Please restate each entry that appears below word for word, without its pictures.

---------- PROVIDED RECORDS

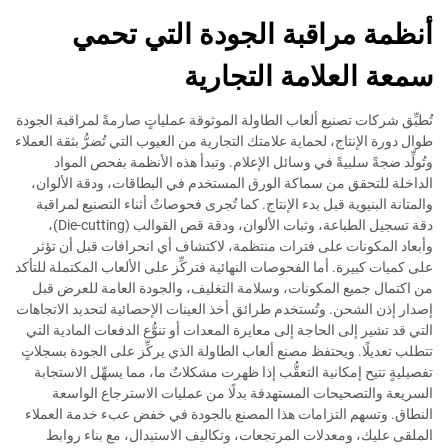
أنظمة مراقبة الجودة التي تحمي
سمعة العلامة التجارية
تُطبِّق شركات تصنيع ألعاب الطاولة الموثوقة عملياتٍ صارمةً لمراقبة الجودة
طوال دورة الإنتاج، لحماية علامتك التجارية من العيوب التي تُضرُّ بثقة العملاء
وتُولِّد ضجةً سلبيةً في وسائل الإعلام. وتبدأ هذه الأنظمة بفحص المواد
الداخلة للتحقق من سماكة الورق المستخدم في البطاقات، ودقة الألوان،
والمتانة البنيوية قبل بدء الإنتاج. كما تُجرى فحوصاتٌ أثناء التصنيع لمراقبة
دقة تسجيل الطباعة، وثبات الألوان، ودقة قص القوالب (Die-cutting)،
وأبعاد المكونات على فترات منتظمة، لاكتشاف أي انحرافات قبل أن تؤثر
على كميات كبيرة. أما الفحوصات النهائية فتركِّز على الألعاب المكتملة للتأكد
من اكتمال جميع المكونات، وسلامة التغليف، والجودة العامة للعرض قبل
إصدار إذن الشحن. وتُستخدم طرائق أخذ العينات الإحصائية لتحديد الاتجاهات
التي قد تشير إلى الحاجة إلى معايرة المعدات أو تنوُّع الدفعات المادية التي
تتطلب تعديلًا. ويحتفظ مصنع ألعاب الطاولة الذي يركِّز على الجودة بسجلاتٍ
تفصيليةٍ تتيح إمكانية التعقُّب إذا ظهرت مشكلاتٌ ما، مما يسهِّل الاستجابة
السريعة والتصحيحات المستهدفة بدلًا من عمليات الاسترجاع الواسعة
النطاق. وتسهم التزامات هذا المصنع بالجودة في خفض عبء خدمة العملاء
الملقى عليك، ومعدلات المرتجعات، وتكاليف الاستبدال، مع بناء روابط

--------------------

• [EXPECTED OUTPUT]
أنظمة مراقبة الجودة التي تحمي
سمعة العلامة التجارية
تُطبِّق شركات تصنيع ألعاب الطاولة الموثوقة عملياتٍ صارمةً لمراقبة الجودة
طوال دورة الإنتاج، لحماية علامتك التجارية من العيوب التي تُضرُّ بثقة العملاء
وتُولِّد ضجةً سلبيةً في وسائل الإعلام. وتبدأ هذه الأنظمة بفحص المواد
الداخلة للتحقق من سماكة الورق المستخدم في البطاقات، ودقة الألوان،
والمتانة البنيوية قبل بدء الإنتاج. كما تُجرى فحوصاتٌ أثناء التصنيع لمراقبة
دقة تسجيل الطباعة، وثبات الألوان، ودقة قص القوالب (Die-cutting)،
وأبعاد المكونات على فترات منتظمة، لاكتشاف أي انحرافات قبل أن تؤثر
على كميات كبيرة. أما الفحوصات النهائية فتركِّز على الألعاب المكتملة للتأكد
من اكتمال جميع المكونات، وسلامة التغليف، والجودة العامة للعرض قبل
إصدار إذن الشحن. وتُستخدم طرائق أخذ العينات الإحصائية لتحديد الاتجاهات
التي قد تشير إلى الحاجة إلى معايرة المعدات أو تنوُّع الدفعات المادية التي
تتطلب تعديلًا. ويحتفظ مصنع ألعاب الطاولة الذي يركِّز على الجودة بسجلاتٍ
تفصيليةٍ تتيح إمكانية التعقُّب إذا ظهرت مشكلاتٌ ما، مما يسهِّل الاستجابة
السريعة والتصحيحات المستهدفة بدلًا من عمليات الاسترجاع الواسعة
النطاق. وتسهم التزامات هذا المصنع بالجودة في خفض عبء خدمة العملاء
الملقى عليك، ومعدلات المرتجعات، وتكاليف الاستبدال، مع بناء روابط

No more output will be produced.